# Iterative Methods: Part 1

Once again, we consider solving the equation $A\vec{x} = \vec{b}$, where $A \in \mathbb{R}^{n \times n}$ is nonsingular. When we use a factorization method for dense matrices, such as LU, Cholesky, SVD, and QR, we make $O(n^{3})$ operations and store $O(n^{2})$ matrix entries. As a result, it’s hard to accurately model a real-life problem by adding more variables.

Luckily, when the matrix is sparse (e.g. because we used finite difference method or finite element method), we can use an iterative method to approximate the solution efficiently. Typically, an iterative method incurs $O(n^{2})$ operations, if not fewer, and requires $O(n)$ storage.

Over the next few posts, we will look at 5 iterative methods:

• Jacobi
• Gauss-Seidel
• Successive Over-Relaxation (SOR)
• Symmetric SOR (SSOR)

In addition, we will solve 2D Poisson’s equation using these methods. We will compare the approximate solutions to the exact to illustrate the accuracy of each method.

# 1. Poisson’s equation

We consider a partial differential equation (PDE), called Poisson’s equation, in 2D. This way, we can capture any features that we might miss in 1D, but learn iterative methods more easily than in 3D. For simplicity, we set zero Dirichlet boundary condition (BC). However, with additional work, we can also solve Poisson’s equation with nonzero BCs, Neumann BCs, or mixed BCs.

### 2D Poisson’s equation with zero Dirichlet BC

Given a function $f = f(x,\,y)$ defined over the domain $\Omega$, find $u \in C^{2}(\overline{\Omega})$ such that,

$\boxed{\left\{\begin{array}{rl} -\Delta u(x,\,y) = f(x,\,y), & \forall\,(x,\,y) \in \Omega \\[12pt] u(x,\,y) = 0, & \forall\,(x,\,y) \in \partial\Omega. \end{array}\right.}$

Again, for simplicity, we choose a square domain $\Omega = (0,\,1) \times (0,\,1)$ and a nice RHS function:

$\boxed{f(x,\,y) = (a^{2} + b^{2})\pi^{2}\sin(a\pi x)\sin(b\pi y)}$,

where $a,\,b$ are positive integers.

Under these conditions, we have the exact solution:

$\boxed{u_{exact}(x,\,y) = \sin(a\pi x)\sin(b\pi y)}$.
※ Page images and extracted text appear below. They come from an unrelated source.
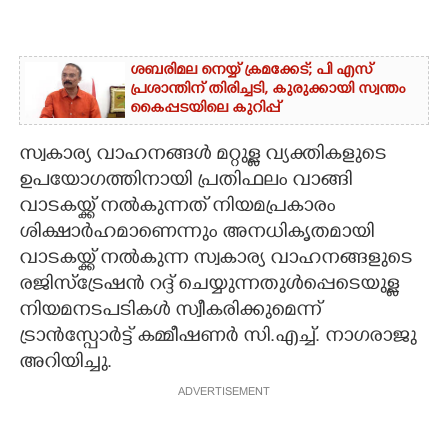
ശബരിമല നെയ്യ് ക്രമക്കേട്; പി എസ്
പ്രശാന്തിന് തിരിച്ചടി, കുരുക്കായി സ്വന്തം
കൈപ്പടയിലെ കുറിപ്പ്
സ്വകാര്യ വാഹനങ്ങൾ മറ്റുള്ള വ്യക്തികളുടെ
ഉപയോഗത്തിനായി പ്രതിഫലം വാങ്ങി
വാടകയ്ക്ക് നൽകുന്നത് നിയമപ്രകാരം
ശിക്ഷാർഹമാണെന്നും അനധികൃതമായി
വാടകയ്ക്ക് നൽകുന്ന സ്വകാര്യ വാഹനങ്ങളുടെ
രജിസ്ട്രേഷൻ റദ്ദ് ചെയ്യുന്നതുൾപ്പെടെയുള്ള
നിയമനടപടികൾ സ്വീകരിക്കുമെന്ന്
ട്രാൻസ്പോർട്ട് കമ്മീഷണർ സി.എച്ച്. നാഗരാജു
അറിയിച്ചു.
ADVERTISEMENT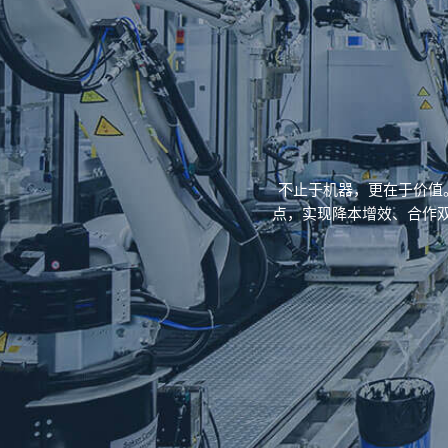
不止于机器，更在于价值
点，实现降本增效、合作双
As an aside, we can generalize the notion of an eigenvalue problem from matrices to functions. We see that $u_{exact}$ is an eigenfunction of the operator $-\Delta$ corresponding to the eigenvalue $(a^{2} + b^{2})\pi^{2}$. This coincidence will later come into play when we study Conjugate Gradient method.

## a. Motivation

Poisson’s equation models several engineering problems. The solution $u$ can represent the temperature in a steady-state heat flow, the displacement of an elastic membrane under a vertical load, or the electric potential given a charge distribution. The equation is also a good one to study, since the Laplace operator,

$\displaystyle\Delta := \frac{\partial^{2}}{\partial x^{2}} + \frac{\partial^{2}}{\partial y^{2}}$,

shows up often in PDEs. We know its properties well.
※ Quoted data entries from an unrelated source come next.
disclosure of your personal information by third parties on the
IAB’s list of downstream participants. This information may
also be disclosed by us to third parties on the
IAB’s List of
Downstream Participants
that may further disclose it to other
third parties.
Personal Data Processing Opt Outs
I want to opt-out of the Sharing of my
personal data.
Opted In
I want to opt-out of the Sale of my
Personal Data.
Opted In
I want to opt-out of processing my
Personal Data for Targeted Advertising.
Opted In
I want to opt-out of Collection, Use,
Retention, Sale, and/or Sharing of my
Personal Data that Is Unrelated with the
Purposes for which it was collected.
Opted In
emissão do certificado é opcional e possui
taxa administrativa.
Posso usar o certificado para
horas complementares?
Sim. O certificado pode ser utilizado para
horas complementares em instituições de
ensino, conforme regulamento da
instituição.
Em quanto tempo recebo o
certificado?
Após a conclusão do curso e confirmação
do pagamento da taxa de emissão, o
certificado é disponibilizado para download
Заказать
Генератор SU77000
That said, it’s difficult to solve Poisson’s equation analytically. One, we do not know the exact solution $u_{exact}$ for a general $\Omega$ and $f$. Even if we do, it may be costly to evaluate it at a point $(x,\,y)$, e.g. because $u_{exact}$ is cast as an infinite series. Two, the problem is too strict. It asks for a solution that satisfies the differential equation and BC at infinitely many points in the domain and on its boundary. On top of that, the solution has to be twice-differentiable inside and continuous outside. Talk about demanding! We call our original problem, the strong form.
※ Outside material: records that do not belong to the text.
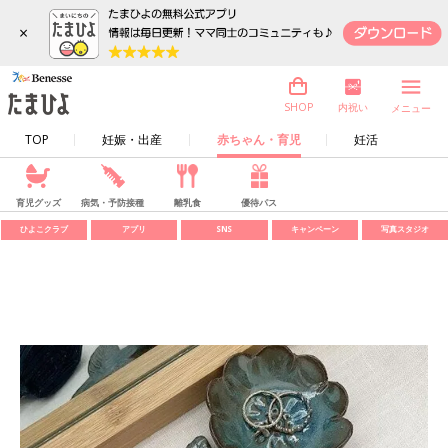
×
内祝い
SHOP
メニュー
TOP
妊娠・出産
赤ちゃん・育児
妊活
育児グッズ
病気・予防接種
離乳食
優待パス
ひよこクラブ
アプリ
SNS
キャンペーン
写真スタジオ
We bypass these difficulties by solving the problem numerically and approximately. One approach is to satisfy the differential equation and BC at finitely many points. This leads to a finite difference method or a collocation method. Another is to make the residual function $f + \Delta u$ equal to 0 on average. This gives us a finite element method. All of these methods will result in a sparse matrix. We call our easier, nicer problem, the weak form.

## b. Finite difference method

To solve a PDE with a finite difference method, we need to discretize the domain and the differential operators in the PDE. In our problem, the domain $\Omega = [0,\,1] \times [0,\,1]$ is square and the only differential operator is the Laplace operator, $\Delta$.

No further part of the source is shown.